Die Zukunftspläne von Cengiz Kepsigöz und Christina Voß, die in der Charité eine Elternberatungsstelle betreibt, gehen weit über einen Wohnsitz für die eigene Familie hinaus. Eines Tages wollen die Neu-Rottstocker als touristische Dienstleister die Region bereichern. „Doch soweit ist es noch nicht. Struvenberg ist ein Lebenswerk. Aber ein schönes“, meint der neue Besitzer, der sich für 2018 ein öffentliches Sommerfest auf dem Anwesen vorstellen kann. Ihr Haus in Berlin hat die Familie bereits veräußert. „Wir wollten ein neues Zuhause mit Wasser, Wald und Wiesen. Hier passt einfach alles.“ Die beiden jüngsten Söhne Jakob und Jonathan besuchen schon die Görzker Grundschule und sind Mitglied in der Rottstocker Kinderfeuerwehr.

Die mitten im Wald gelegene Gutsanlage Struvenberg steht für eine bewegte Geschichte. Letzter aktiver Nutzer war der Landkreis Potsdam-Mittelmark, der das abgelegene Areal von 1992 bis 2002 als Asylbewerberheim nutzte. Zeitweise waren in dem Objekt bis zu 230 Männer, Frauen und Kinder untergebracht. Wegen des damals abflauenden Asylbewerberstrom schloss der Landkreis die Einrichtung und verkaufte die Immobilie an einen Privatmann. Zu einer Nachnutzung kam es nie. Dafür zogen Verfall und Vandalismus ein.

Die Garagen stammen noch aus der Zeit als Stasi-Ausbildungsobjekt

Die Garagen stammen noch aus der Zeit als Stasi-Ausbildungsobjekt.

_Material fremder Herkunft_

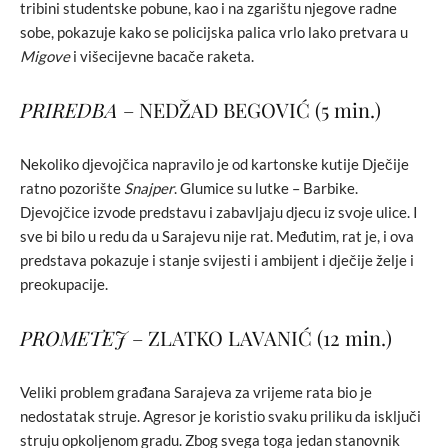
tribini studentske pobune, kao i na zgarištu njegove radne
sobe, pokazuje kako se policijska palica vrlo lako pretvara u
Migove
i višecijevne bacače raketa.
PRIREDBA
– NEDŽAD BEGOVIĆ (5 min.)
Nekoliko djevojčica napravilo je od kartonske kutije Dječije
ratno pozorište
Snajper
. Glumice su lutke – Barbike.
Djevojčice izvode predstavu i zabavljaju djecu iz svoje ulice. I
sve bi bilo u redu da u Sarajevu nije rat. Međutim, rat je, i ova
predstava pokazuje i stanje svijesti i ambijent i dječije želje i
preokupacije.
PROMETEJ
– ZLATKO LAVANIĆ (12 min.)
Veliki problem građana Sarajeva za vrijeme rata bio je
nedostatak struje. Agresor je koristio svaku priliku da isključi
struju opkoljenom gradu. Zbog svega toga jedan stanovnik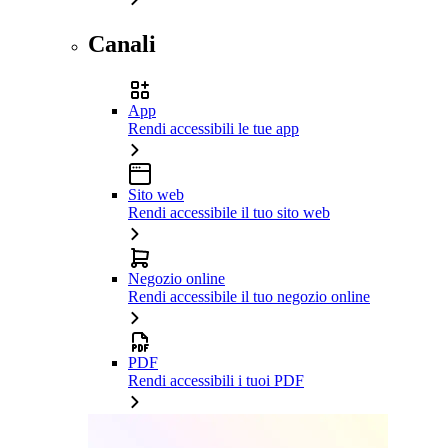
Canali
App
Rendi accessibili le tue app
Sito web
Rendi accessibile il tuo sito web
Negozio online
Rendi accessibile il tuo negozio online
PDF
Rendi accessibili i tuoi PDF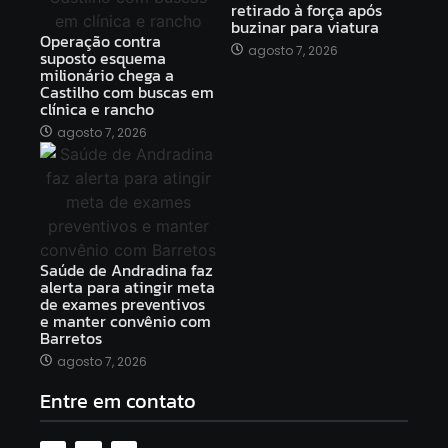
retirado à força após
buzinar para viatura
Operação contra
agosto 7, 2026
suposto esquema
milionário chega a
Castilho com buscas em
clínica e rancho
agosto 7, 2026
Saúde de Andradina faz
alerta para atingir meta
de exames preventivos
e manter convênio com
Barretos
agosto 7, 2026
Entre em contato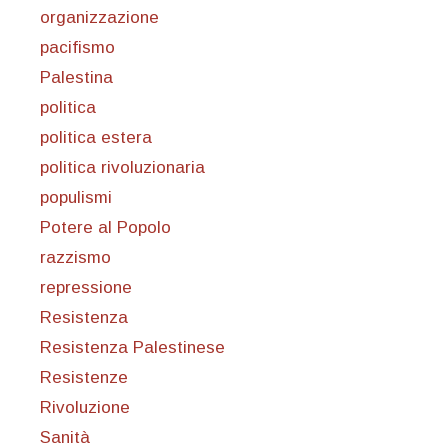
organizzazione
pacifismo
Palestina
politica
politica estera
politica rivoluzionaria
populismi
Potere al Popolo
razzismo
repressione
Resistenza
Resistenza Palestinese
Resistenze
Rivoluzione
Sanità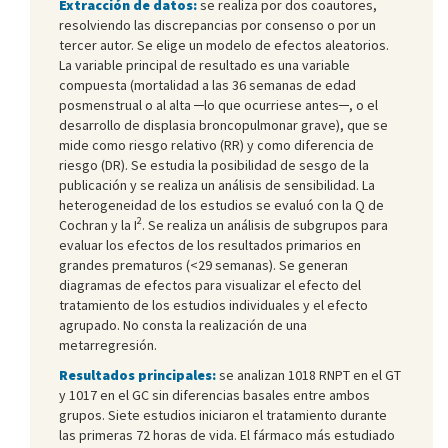
Extracción de datos:
se realiza por dos coautores,
resolviendo las discrepancias por consenso o por un
tercer autor. Se elige un modelo de efectos aleatorios.
La variable principal de resultado es una variable
compuesta (mortalidad a las 36 semanas de edad
posmenstrual o al alta ─lo que ocurriese antes─, o el
desarrollo de displasia broncopulmonar grave), que se
mide como riesgo relativo (RR) y como diferencia de
riesgo (DR). Se estudia la posibilidad de sesgo de la
publicación y se realiza un análisis de sensibilidad. La
heterogeneidad de los estudios se evaluó con la Q de
2
Cochran y la I
. Se realiza un análisis de subgrupos para
evaluar los efectos de los resultados primarios en
grandes prematuros (<29 semanas). Se generan
diagramas de efectos para visualizar el efecto del
tratamiento de los estudios individuales y el efecto
agrupado. No consta la realización de una
metarregresión.
Resultados principales:
se analizan 1018 RNPT en el GT
y 1017 en el GC sin diferencias basales entre ambos
grupos. Siete estudios iniciaron el tratamiento durante
las primeras 72 horas de vida. El fármaco más estudiado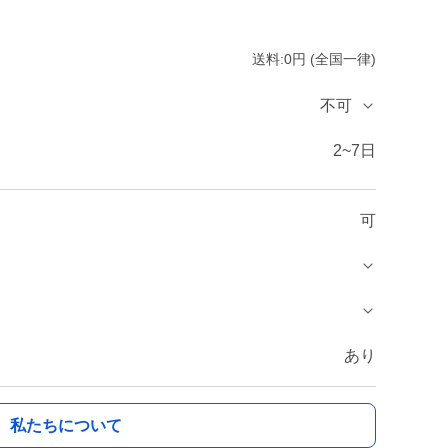
送料:0円 (全国一律)
不可
2~7日
可
あり
私たちについて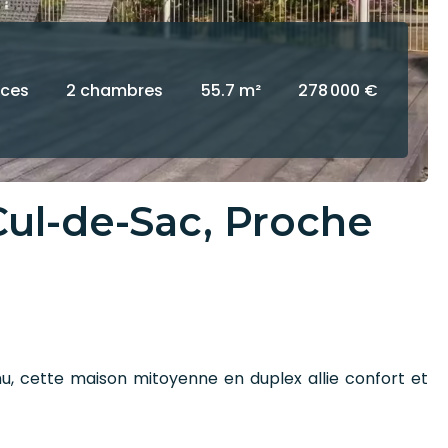
èces
2 chambres
55.7 m²
278 000 €
Cul-de-Sac, Proche
enu, cette maison mitoyenne en duplex allie confort et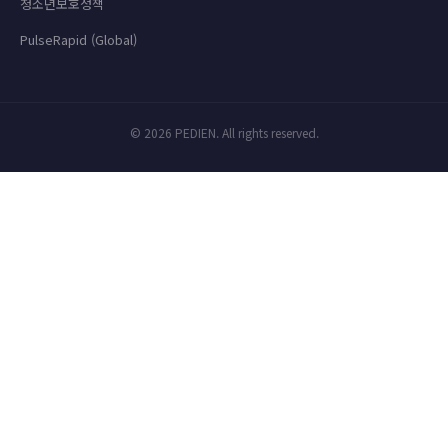
청소년보호정책
PulseRapid (Global)
© 2026 PEDIEN. All rights reserved.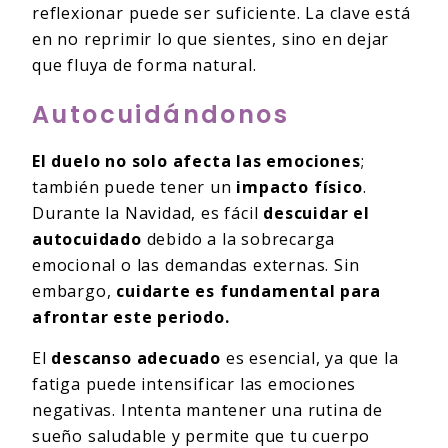
reflexionar puede ser suficiente. La clave está
en no reprimir lo que sientes, sino en dejar
que fluya de forma natural.
Autocuidándonos
El duelo no solo afecta las emociones
;
también puede tener un
impacto físico
.
Durante la Navidad, es fácil
descuidar el
autocuidado
debido a la sobrecarga
emocional o las demandas externas. Sin
embargo,
cuidarte es fundamental para
afrontar este periodo.
El
descanso adecuado
es esencial, ya que la
fatiga puede intensificar las emociones
negativas. Intenta mantener una rutina de
sueño saludable y permite que tu cuerpo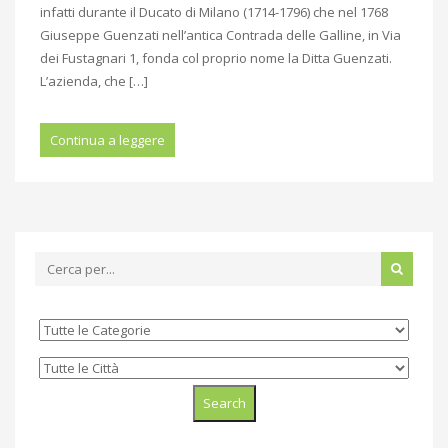
infatti durante il Ducato di Milano (1714-1796) che nel 1768
Giuseppe Guenzati nell’antica Contrada delle Galline, in Via
dei Fustagnari 1, fonda col proprio nome la Ditta Guenzati.
L’azienda, che […]
Continua a leggere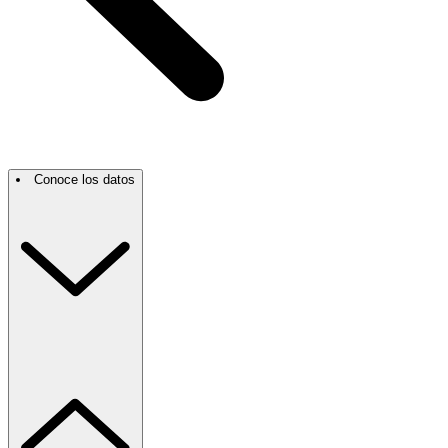
Conoce los datos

Zu DDR-Zeiten wurde in Struvenberg ein gruseliges Kapitel des Kalten Krieges mitgeschrieben. Als Objekt „Maria“ diente es zunächst der jungen NVA für die Ausbildung von Untergrundkämpfern, die im Kriegsfall in Westdeutschland agiert hätten. 1962 übernahm das Ministerium für Staatssicherheit die Ausbildung von Spionen, Saboteuren, Einzelkämpfern und Diversanten in Struvenberg. Wie aus Dokumenten der Stasi-Unterlagenbehörde hervorgeht, wäre es deren Aufgabe gewesen eine militärische Besetzung des „Operationsgebietes“ vorzubereiten. Neben der militärischen Grundausbildung wurden die zum Teil sehr jungen Kursanten an Waffen, Funkanlagen, Chiffriergeräten, Spreng-und Brandstoffen, Zündern, Fernsprenggeräten und Kraftfahrzeugen sowie im Partisanenkampf ausgebildet.